▸ **Task to carry out**: Return the data that follows exactly as it appears. Pictures do not belong in the copy.

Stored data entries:
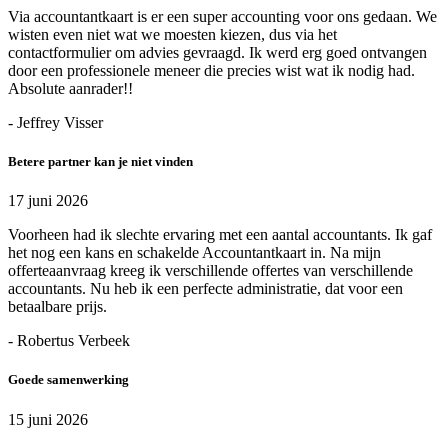
Via accountantkaart is er een super accounting voor ons gedaan. We
wisten even niet wat we moesten kiezen, dus via het
contactformulier om advies gevraagd. Ik werd erg goed ontvangen
door een professionele meneer die precies wist wat ik nodig had.
Absolute aanrader!!
- Jeffrey Visser
Betere partner kan je niet vinden
17 juni 2026
Voorheen had ik slechte ervaring met een aantal accountants. Ik gaf
het nog een kans en schakelde Accountantkaart in. Na mijn
offerteaanvraag kreeg ik verschillende offertes van verschillende
accountants. Nu heb ik een perfecte administratie, dat voor een
betaalbare prijs.
- Robertus Verbeek
Goede samenwerking
15 juni 2026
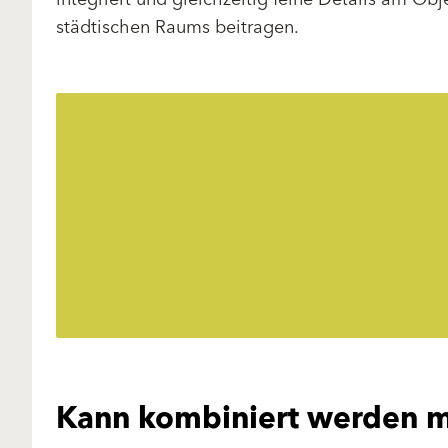
städtischen Raums beitragen.
Kann kombiniert werden m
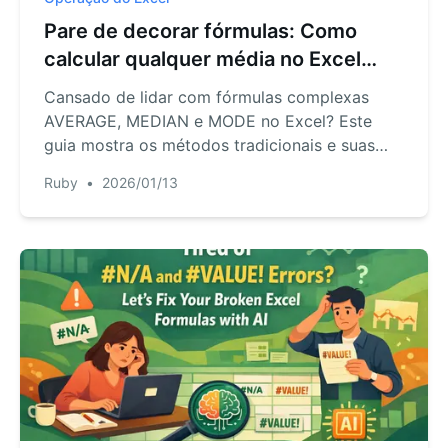
Pare de decorar fórmulas: Como
calcular qualquer média no Excel
com IA
Cansado de lidar com fórmulas complexas
AVERAGE, MEDIAN e MODE no Excel? Este
guia mostra os métodos tradicionais e suas
armadilhas, e apresenta uma forma mais rápida
Ruby
•
2026/01/13
usando o Excel AI para calcular qualquer tipo
de média com comandos em linguagem
simples.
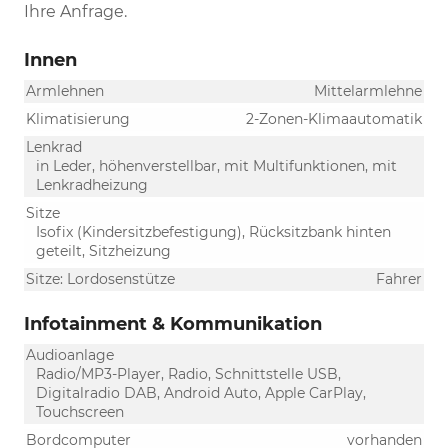
Ihre Anfrage.
Innen
Armlehnen
Mittelarmlehne
Klimatisierung
2-Zonen-Klimaautomatik
Lenkrad
in Leder, höhenverstellbar, mit Multifunktionen, mit
Lenkradheizung
Sitze
Isofix (Kindersitzbefestigung), Rücksitzbank hinten
geteilt, Sitzheizung
Sitze: Lordosenstütze
Fahrer
Infotainment & Kommunikation
Audioanlage
Radio/MP3-Player, Radio, Schnittstelle USB,
Digitalradio DAB, Android Auto, Apple CarPlay,
Touchscreen
Bordcomputer
vorhanden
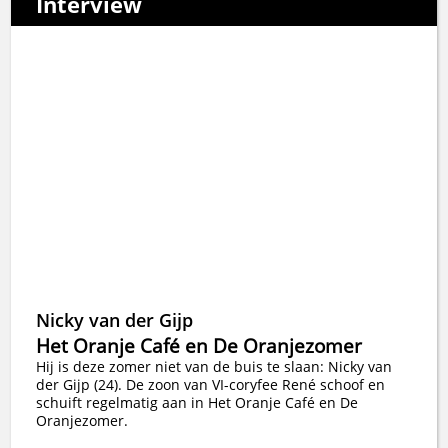
Interview
Nicky van der Gijp
Het Oranje Café en De Oranjezomer
Hij is deze zomer niet van de buis te slaan: Nicky van
der Gijp (24). De zoon van VI-coryfee René schoof en
schuift regelmatig aan in Het Oranje Café en De
Oranjezomer.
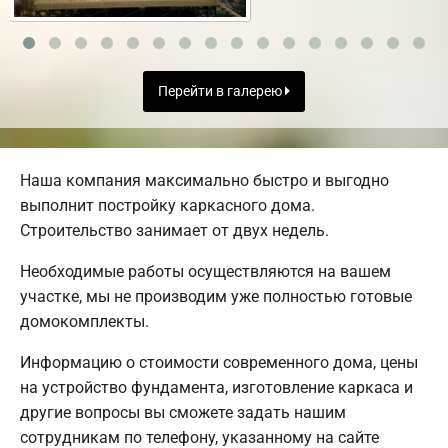
Перейти в галерею
Наша компания максимально быстро и выгодно
выполнит постройку каркасного дома.
Строительство занимает от двух недель.
Необходимые работы осуществляются на вашем
участке, мы не производим уже полностью готовые
домокомплекты.
Информацию о стоимости современного дома, цены
на устройство фундамента, изготовление каркаса и
другие вопросы вы сможете задать нашим
сотрудникам по телефону, указанному на сайте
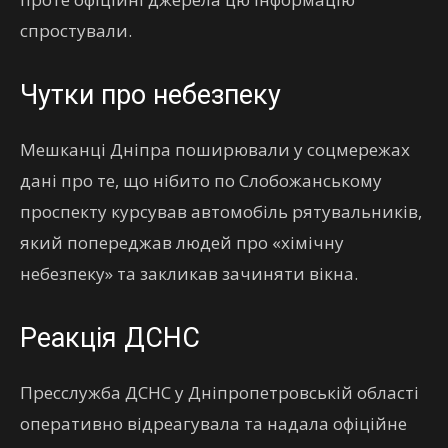
спростували.
Чутки про небезпеку
Мешканці Дніпра поширювали у соцмережах
дані про те, що нібито по Слобожанському
проспекту курсував автомобіль рятувальників,
який попереджав людей про «хімічну
небезпеку» та закликав зачиняти вікна.
Реакція ДСНС
Пресслужба ДСНС у Дніпропетровській області
оперативно відреагувала та надала офіційне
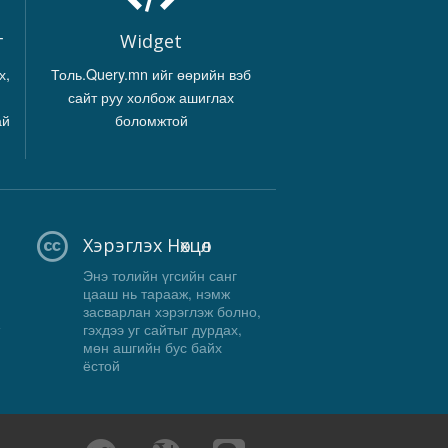
г
Widget
х,
Толь.Query.mn ийг өөрийн вэб
сайт руу холбож ашиглах
ай
боломжтой
Хэрэглэх Нөхцөл
Энэ толийн үгсийн санг
цааш нь тарааж, нэмж
засварлан хэрэглэж болно,
гэхдээ уг сайтыг дурдах,
мөн ашгийн бус байх
ёстой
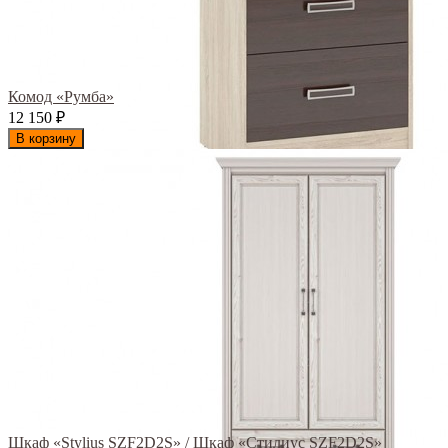
Комод «Румба»
12 150
₽
В корзину
Шкаф «Stylius SZF2D2S» / Шкаф «Стилиус SZF2D2S»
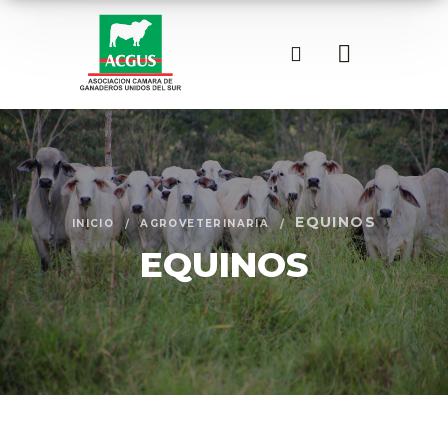
EQUINOS
INICIO
AGROVETERINARIA
EQUINOS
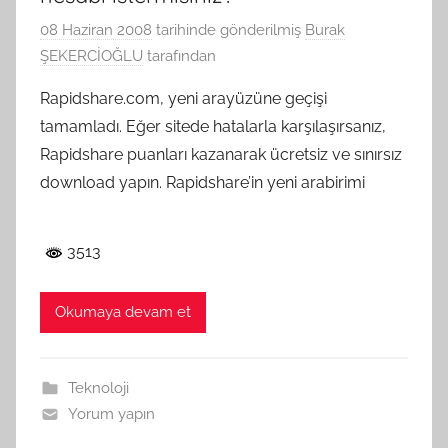
08 Haziran 2008
tarihinde gönderilmiş
Burak
ŞEKERCİOĞLU
tarafından
Rapidshare.com, yeni arayüzüne geçişi
tamamladı. Eğer sitede hatalarla karşılaşırsanız,
Rapidshare puanları kazanarak ücretsiz ve sınırsız
download yapın. Rapidshare’in yeni arabirimi
3513
Okumaya devam et
Teknoloji
Yorum yapın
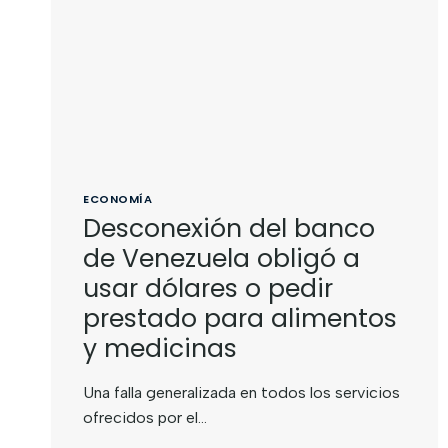
ECONOMÍA
Desconexión del banco
de Venezuela obligó a
usar dólares o pedir
prestado para alimentos
y medicinas
Una falla generalizada en todos los servicios
ofrecidos por el…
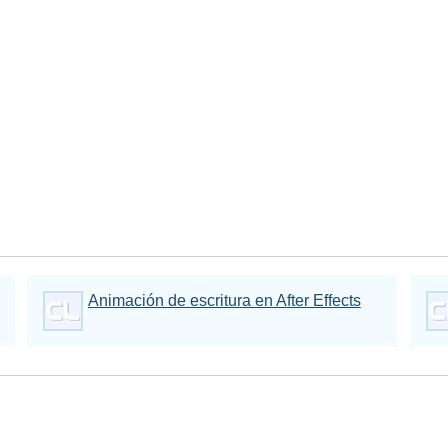
Animación de escritura en After Effects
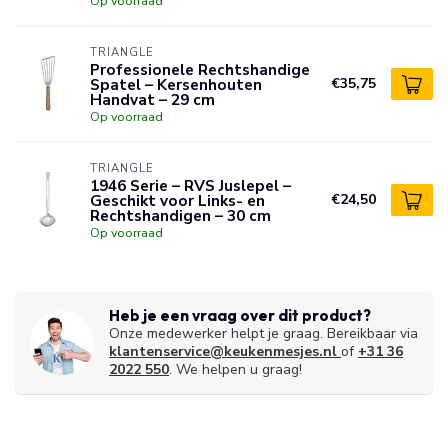
Op voorraad
TRIANGLE
Professionele Rechtshandige
Spatel – Kersenhouten
€35,75
Handvat – 29 cm
Op voorraad
TRIANGLE
1946 Serie – RVS Juslepel –
Geschikt voor Links- en
€24,50
Rechtshandigen – 30 cm
Op voorraad
Heb je een vraag over dit product?
Onze medewerker helpt je graag. Bereikbaar via
klantenservice@keukenmesjes.nl
of
+31 36
2022 550
. We helpen u graag!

▸ **Written response**:
Via accountantkaart is er een super accounting voor ons gedaan. We
wisten even niet wat we moesten kiezen, dus via het
contactformulier om advies gevraagd. Ik werd erg goed ontvangen
door een professionele meneer die precies wist wat ik nodig had.
Absolute aanrader!!
- Jeffrey Visser
Betere partner kan je niet vinden
17 juni 2026
Voorheen had ik slechte ervaring met een aantal accountants. Ik gaf
het nog een kans en schakelde Accountantkaart in. Na mijn
offerteaanvraag kreeg ik verschillende offertes van verschillende
accountants. Nu heb ik een perfecte administratie, dat voor een
betaalbare prijs.
- Robertus Verbeek
Goede samenwerking
15 juni 2026
städtischen Raums beitragen.
Kann kombiniert werden m
Pare de decorar fórmulas: Como
calcular qualquer média no Excel
com IA
Cansado de lidar com fórmulas complexas
AVERAGE, MEDIAN e MODE no Excel? Este
guia mostra os métodos tradicionais e suas
armadilhas, e apresenta uma forma mais rápida
Ruby
•
2026/01/13
usando o Excel AI para calcular qualquer tipo
de média com comandos em linguagem
simples.
Ihre Anfrage.
Innen
Armlehnen
Mittelarmlehne
Klimatisierung
2-Zonen-Klimaautomatik
Lenkrad
in Leder, höhenverstellbar, mit Multifunktionen, mit
Lenkradheizung
Sitze
Isofix (Kindersitzbefestigung), Rücksitzbank hinten
geteilt, Sitzheizung
Sitze: Lordosenstütze
Fahrer
Infotainment & Kommunikation
Audioanlage
Radio/MP3-Player, Radio, Schnittstelle USB,
Digitalradio DAB, Android Auto, Apple CarPlay,
Touchscreen
Bordcomputer
vorhanden
Interview
Nicky van der Gijp
Het Oranje Café en De Oranjezomer
Hij is deze zomer niet van de buis te slaan: Nicky van
der Gijp (24). De zoon van VI-coryfee René schoof en
schuift regelmatig aan in Het Oranje Café en De
Oranjezomer.
Перейти в галерею
Наша компания максимально быстро и выгодно
выполнит постройку каркасного дома.
Строительство занимает от двух недель.
Необходимые работы осуществляются на вашем
участке, мы не производим уже полностью готовые
домокомплекты.
Информацию о стоимости современного дома, цены
на устройство фундамента, изготовление каркаса и
другие вопросы вы сможете задать нашим
сотрудникам по телефону, указанному на сайте
спростували.
Чутки про небезпеку
Мешканці Дніпра поширювали у соцмережах
дані про те, що нібито по Слобожанському
проспекту курсував автомобіль рятувальників,
який попереджав людей про «хімічну
небезпеку» та закликав зачиняти вікна.
Реакція ДСНС
Пресслужба ДСНС у Дніпропетровській області
оперативно відреагувала та надала офіційне
г
Widget
х,
Толь.Query.mn ийг өөрийн вэб
сайт руу холбож ашиглах
ай
боломжтой
Хэрэглэх Нөхцөл
Энэ толийн үгсийн санг
цааш нь тарааж, нэмж
засварлан хэрэглэж болно,
гэхдээ уг сайтыг дурдах,
мөн ашгийн бус байх
ёстой
Комод «Румба»
12 150
₽
В корзину
Шкаф «Stylius SZF2D2S» / Шкаф «Стилиус SZF2D2S»
EQUINOS
INICIO
AGROVETERINARIA
EQUINOS
08 Haziran 2008
tarihinde gönderilmiş
Burak
ŞEKERCİOĞLU
tarafından
Rapidshare.com, yeni arayüzüne geçişi
tamamladı. Eğer sitede hatalarla karşılaşırsanız,
Rapidshare puanları kazanarak ücretsiz ve sınırsız
download yapın. Rapidshare’in yeni arabirimi
3513
Okumaya devam et
Teknoloji
Yorum yapın
ECONOMÍA
Desconexión del banco
de Venezuela obligó a
usar dólares o pedir
prestado para alimentos
y medicinas
Una falla generalizada en todos los servicios
ofrecidos por el…
Animación de escritura en After Effects
Op voorraad
TRIANGLE
Professionele Rechtshandige
Spatel – Kersenhouten
€35,75
Handvat – 29 cm
Op voorraad
TRIANGLE
1946 Serie – RVS Juslepel –
Geschikt voor Links- en
€24,50
Rechtshandigen – 30 cm
Op voorraad
Heb je een vraag over dit product?
Onze medewerker helpt je graag. Bereikbaar via
klantenservice@keukenmesjes.nl
of
+31 36
2022 550
. We helpen u graag!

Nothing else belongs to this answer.